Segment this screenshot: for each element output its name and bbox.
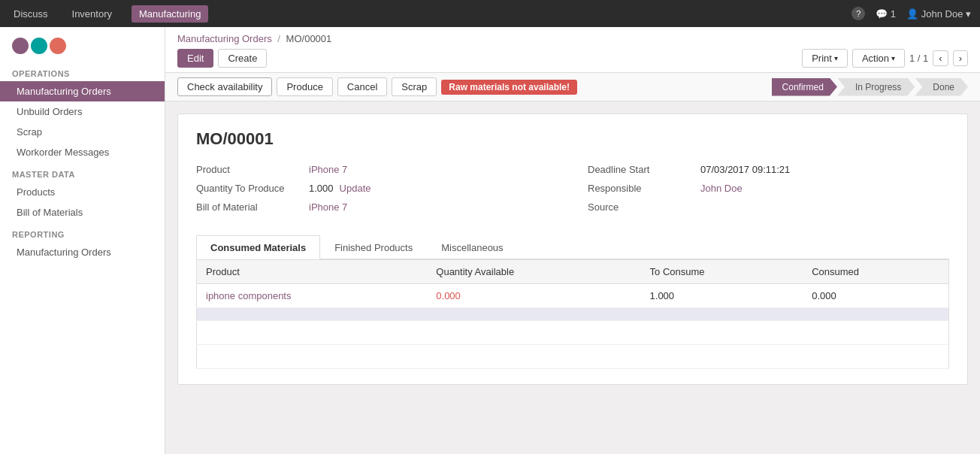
qty-label: Quantity To Produce <box>196 183 309 194</box>
main-area: Operations Manufacturing Orders Unbuild … <box>0 27 980 454</box>
col-product: Product <box>197 260 428 284</box>
update-link[interactable]: Update <box>340 183 371 194</box>
tab-consumed-materials[interactable]: Consumed Materials <box>196 235 320 259</box>
sidebar-item-reporting-manufacturing-orders[interactable]: Manufacturing Orders <box>0 242 165 262</box>
breadcrumb-separator: / <box>277 33 283 44</box>
prev-button[interactable]: ‹ <box>933 50 948 66</box>
tabs: Consumed Materials Finished Products Mis… <box>196 235 949 259</box>
qty-value: 1.000 <box>309 183 334 194</box>
sidebar: Operations Manufacturing Orders Unbuild … <box>0 27 165 454</box>
action-dropdown-arrow: ▾ <box>891 54 895 62</box>
product-label: Product <box>196 164 309 175</box>
form-content: MO/00001 Product iPhone 7 Quantity To Pr… <box>165 101 980 454</box>
cell-qty-available: 0.000 <box>427 284 640 308</box>
source-row: Source <box>588 201 949 213</box>
messages-icon[interactable]: 💬 1 <box>876 8 896 20</box>
action-bar: Check availability Produce Cancel Scrap … <box>165 73 980 101</box>
create-button[interactable]: Create <box>218 49 267 68</box>
bom-row: Bill of Material iPhone 7 <box>196 201 558 213</box>
bom-value[interactable]: iPhone 7 <box>309 201 347 213</box>
status-in-progress[interactable]: In Progress <box>837 78 915 96</box>
tab-finished-products[interactable]: Finished Products <box>320 235 427 259</box>
responsible-value[interactable]: John Doe <box>700 183 743 194</box>
form-col-left: Product iPhone 7 Quantity To Produce 1.0… <box>196 164 558 220</box>
logo-circle-1 <box>12 38 29 54</box>
table-header-row: Product Quantity Available To Consume Co… <box>197 260 949 284</box>
col-to-consume: To Consume <box>641 260 803 284</box>
sidebar-item-bill-of-materials[interactable]: Bill of Materials <box>0 202 165 222</box>
nav-discuss[interactable]: Discuss <box>9 5 53 23</box>
content-area: Manufacturing Orders / MO/00001 Edit Cre… <box>165 27 980 454</box>
help-icon[interactable]: ? <box>851 7 865 20</box>
col-qty-available: Quantity Available <box>427 260 640 284</box>
consumed-materials-table: Product Quantity Available To Consume Co… <box>196 259 949 369</box>
sidebar-item-workorder-messages[interactable]: Workorder Messages <box>0 142 165 162</box>
breadcrumb-parent[interactable]: Manufacturing Orders <box>177 33 272 44</box>
scrap-button[interactable]: Scrap <box>392 77 437 96</box>
section-operations: Operations <box>0 62 165 81</box>
empty-row-2 <box>197 345 949 369</box>
highlight-empty-row <box>197 308 949 321</box>
nav-manufacturing[interactable]: Manufacturing <box>132 5 208 23</box>
cell-product[interactable]: iphone components <box>197 284 428 308</box>
toolbar: Edit Create Print ▾ Action ▾ 1 / 1 ‹ › <box>177 49 968 68</box>
responsible-label: Responsible <box>588 183 700 194</box>
print-button[interactable]: Print ▾ <box>802 49 848 68</box>
odoo-logo <box>12 38 68 54</box>
sidebar-item-unbuild-orders[interactable]: Unbuild Orders <box>0 101 165 122</box>
col-consumed: Consumed <box>803 260 948 284</box>
toolbar-right: Print ▾ Action ▾ 1 / 1 ‹ › <box>802 49 968 68</box>
top-nav-right: ? 💬 1 👤 John Doe ▾ <box>851 7 971 20</box>
deadline-label: Deadline Start <box>588 164 700 175</box>
product-row: Product iPhone 7 <box>196 164 558 175</box>
logo-circle-3 <box>50 38 66 54</box>
qty-field-row: 1.000 Update <box>309 183 371 194</box>
print-dropdown-arrow: ▾ <box>834 54 838 62</box>
action-button[interactable]: Action ▾ <box>852 49 905 68</box>
status-pipeline: Confirmed In Progress Done <box>772 78 968 96</box>
breadcrumb-current: MO/00001 <box>286 33 332 44</box>
sidebar-item-products[interactable]: Products <box>0 182 165 202</box>
user-menu[interactable]: 👤 John Doe ▾ <box>906 8 971 20</box>
logo-area <box>0 27 165 62</box>
form-card: MO/00001 Product iPhone 7 Quantity To Pr… <box>177 114 968 385</box>
sidebar-item-scrap[interactable]: Scrap <box>0 122 165 142</box>
breadcrumb-toolbar: Manufacturing Orders / MO/00001 Edit Cre… <box>165 27 980 73</box>
top-navigation: Discuss Inventory Manufacturing ? 💬 1 👤 … <box>0 0 980 27</box>
status-badge: Raw materials not available! <box>441 80 577 95</box>
top-nav-left: Discuss Inventory Manufacturing <box>9 5 208 23</box>
cell-to-consume: 1.000 <box>641 284 803 308</box>
form-fields: Product iPhone 7 Quantity To Produce 1.0… <box>196 164 949 220</box>
nav-inventory[interactable]: Inventory <box>68 5 116 23</box>
deadline-value: 07/03/2017 09:11:21 <box>700 164 790 175</box>
pagination: 1 / 1 <box>909 53 928 64</box>
product-value[interactable]: iPhone 7 <box>309 164 347 175</box>
next-button[interactable]: › <box>953 50 968 66</box>
empty-row-1 <box>197 321 949 345</box>
section-reporting: Reporting <box>0 222 165 242</box>
table-row: iphone components 0.000 1.000 0.000 <box>197 284 949 308</box>
qty-row: Quantity To Produce 1.000 Update <box>196 183 558 194</box>
section-master-data: Master Data <box>0 162 165 182</box>
responsible-row: Responsible John Doe <box>588 183 949 194</box>
status-done[interactable]: Done <box>915 78 968 96</box>
tab-miscellaneous[interactable]: Miscellaneous <box>427 235 517 259</box>
source-label: Source <box>588 201 700 213</box>
edit-button[interactable]: Edit <box>177 49 213 68</box>
sidebar-item-manufacturing-orders[interactable]: Manufacturing Orders <box>0 81 165 101</box>
form-col-right: Deadline Start 07/03/2017 09:11:21 Respo… <box>588 164 949 220</box>
form-title: MO/00001 <box>196 129 949 149</box>
produce-button[interactable]: Produce <box>277 77 332 96</box>
check-availability-button[interactable]: Check availability <box>177 77 272 96</box>
cancel-button[interactable]: Cancel <box>337 77 387 96</box>
status-confirmed[interactable]: Confirmed <box>772 78 837 96</box>
deadline-row: Deadline Start 07/03/2017 09:11:21 <box>588 164 949 175</box>
bom-label: Bill of Material <box>196 201 309 213</box>
logo-circle-2 <box>31 38 47 54</box>
cell-consumed: 0.000 <box>803 284 948 308</box>
breadcrumb: Manufacturing Orders / MO/00001 <box>177 33 968 44</box>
•••
## [WHAT THE TASK ASKS]
Output each line of the listing in which the string "Inventory" is found.

## [EXERCISE SOLUTION]
top-navigation: Discuss Inventory Manufacturing ? 💬 1 👤 … <box>0 0 980 27</box>
top-nav-left: Discuss Inventory Manufacturing <box>9 5 208 23</box>
nav-inventory[interactable]: Inventory <box>68 5 116 23</box>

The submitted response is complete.